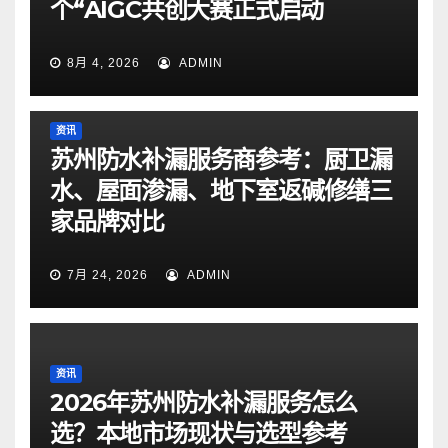
个“AIGC共创大赛正式启动
8月 4, 2026
ADMIN
资讯
苏州防水补漏服务商参考：厨卫漏
水、屋面渗漏、地下室返碱修缮三
家品牌对比
7月 24, 2026
ADMIN
资讯
2026年苏州防水补漏服务怎么
选？本地市场现状与选型参考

********

**What is expected:** Give the listing again word for word, without its images.

**Output for this exercise:**
个“AIGC共创大赛正式启动
8月 4, 2026
ADMIN
资讯
苏州防水补漏服务商参考：厨卫漏
水、屋面渗漏、地下室返碱修缮三
家品牌对比
7月 24, 2026
ADMIN
资讯
2026年苏州防水补漏服务怎么
选？本地市场现状与选型参考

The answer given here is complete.